7. International transfers
Some of our processors (notably Cloudflare and Google) are headquartered in the United States. Whenever there is a transfer of data outside the European Economic Area, it is made under:
- Standard Contractual Clauses (SCC) approved by the European Commission
- EU-U.S. Data Privacy Framework, where the provider is certified
8. Retention period
- Access logs — up to 30 days
- Analytical cookies — according to the processor (max. 13 months for Google Analytics)
- Newsletter — until consent is withdrawn
- Advertiser account — while active, plus 12 months after deactivation for defence of rights
- Comments and reviews — while the associated ad is published, or until deletion request
- Legal proof documents — as required by applicable retention periods
After these periods, data is deleted or fully anonymised.
9. Cookies
We use first-party and third-party cookies to ensure the site works, collect aggregated statistics and protect against abuse. Categories:
- Strictly necessary — session, security, language preferences (do not require consent)
- Analytical — Google Analytics (require consent)
- Marketing — only where applicable (require consent)
You can manage your preferences at any time through the consent banner or your browser settings. Refusing analytical/marketing cookies does not prevent use of the site.
10. Your rights
As a data subject, you have the following GDPR rights:
- Access — know what data we hold about you and obtain a copy
- Rectification — correct inaccurate or outdated data
- Erasure ("right to be forgotten") — delete your data, except where legal retention applies
- Restriction of processing — suspend processing under specific circumstances
- Portability — receive your data in a structured, commonly used format
- Objection — object to processing, especially direct marketing
- Withdraw consent — at any time, without affecting lawful processing already carried out
To exercise any of these rights, email dpo@mulheresvip.net. We reply within 30 days, extendable by 60 days in complex cases (with prior notice).

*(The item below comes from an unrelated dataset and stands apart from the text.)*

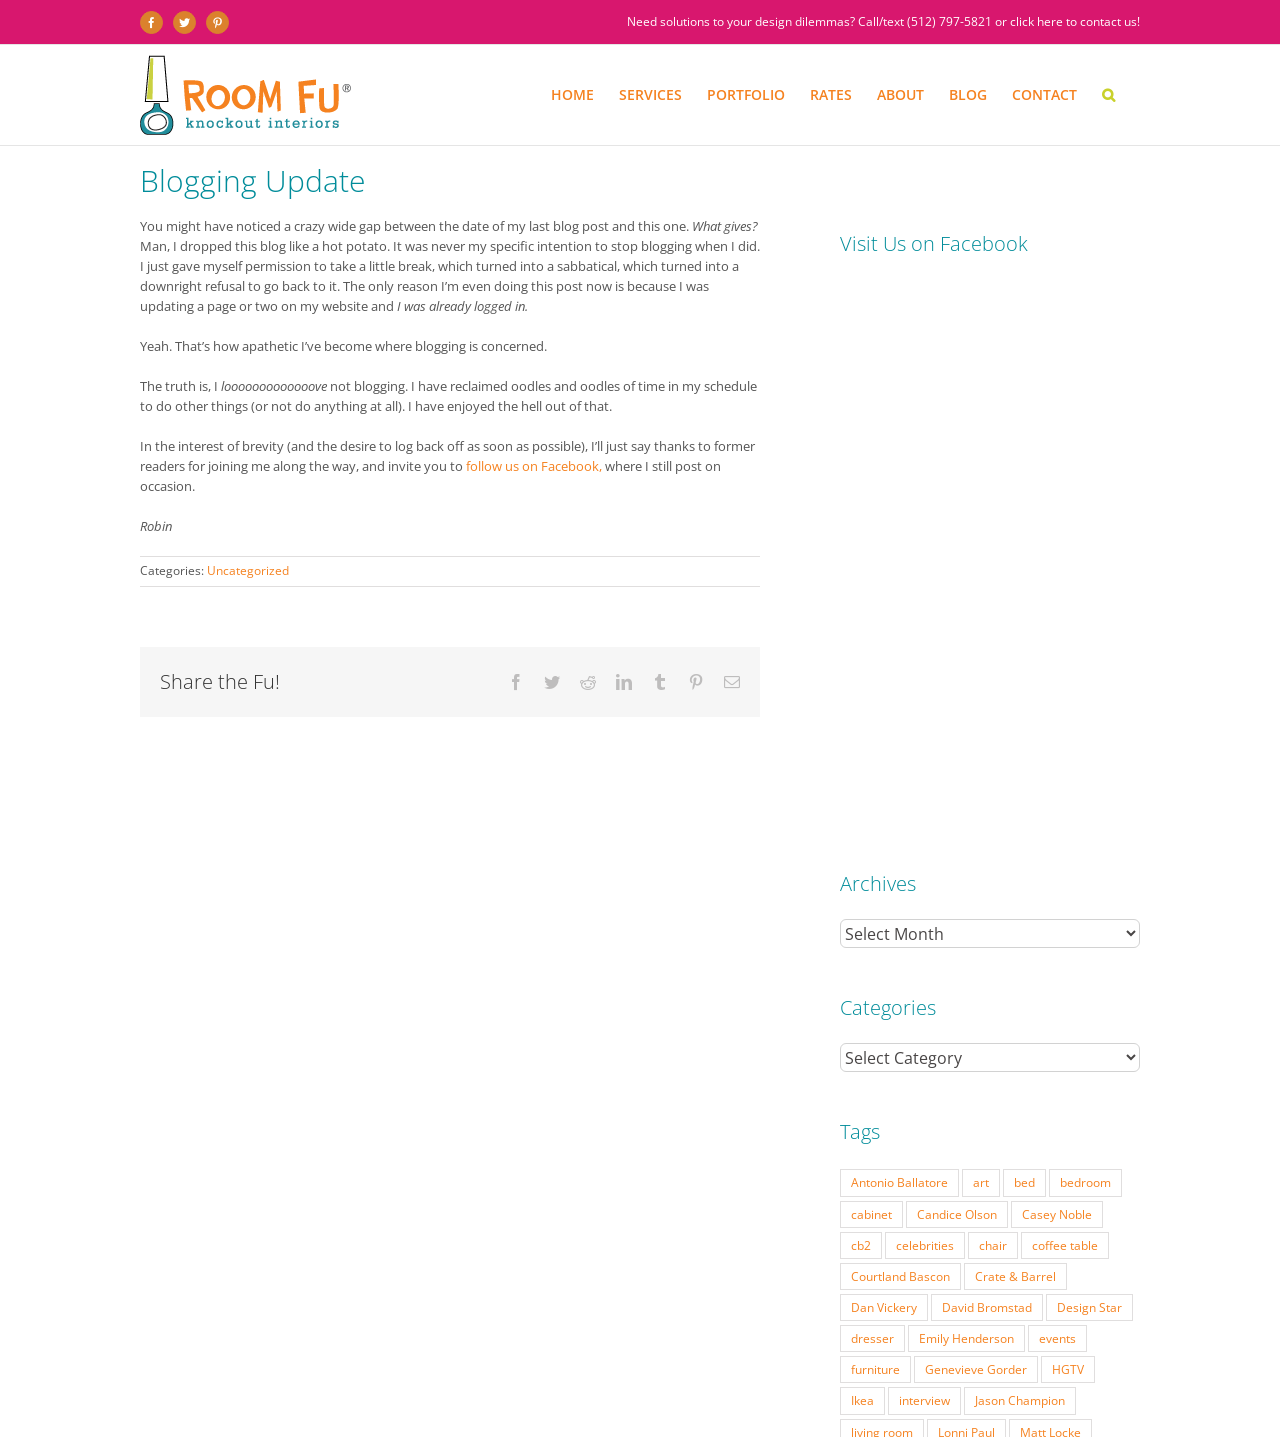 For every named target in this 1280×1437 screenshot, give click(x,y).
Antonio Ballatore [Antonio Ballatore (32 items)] (899, 617)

11. Complaints to the supervisory authority
If you believe the processing of your data violates the GDPR, you may lodge a complaint with the Portuguese supervisory authority — Comissão Nacional de Proteção de Dados (CNPD):
- Web: www.cnpd.pt
- Email: geral@cnpd.pt
- Address: Av. D. Carlos I, 134, 1.º — 1200-651 Lisbon, Portugal
12. Minors
Mulheres VIP is intended exclusively for people over 21 years old. We do not intentionally process data of minors. If you identify a situation of misuse by a minor, contact dpo@mulheresvip.net for immediate removal.
13. Security
We implement technical and organisational measures appropriate to the risk: TLS encryption (HTTPS) on all communications, access control based on the principle of least privilege, event logging, regular backups and periodic review of our practices. Despite our efforts, no system is 100% secure — we commit to notifying the CNPD and affected data subjects in case of a data breach as required by the GDPR.
14. Changes to this policy
This policy may be updated to reflect changes in our services, applicable law or our processors' practices. The last update date is always shown at the end of the document. Material changes will be duly communicated on the site and, where applicable, by email to affected data subjects.
In effect since May 25, 2018. Last updated: May 15, 2026.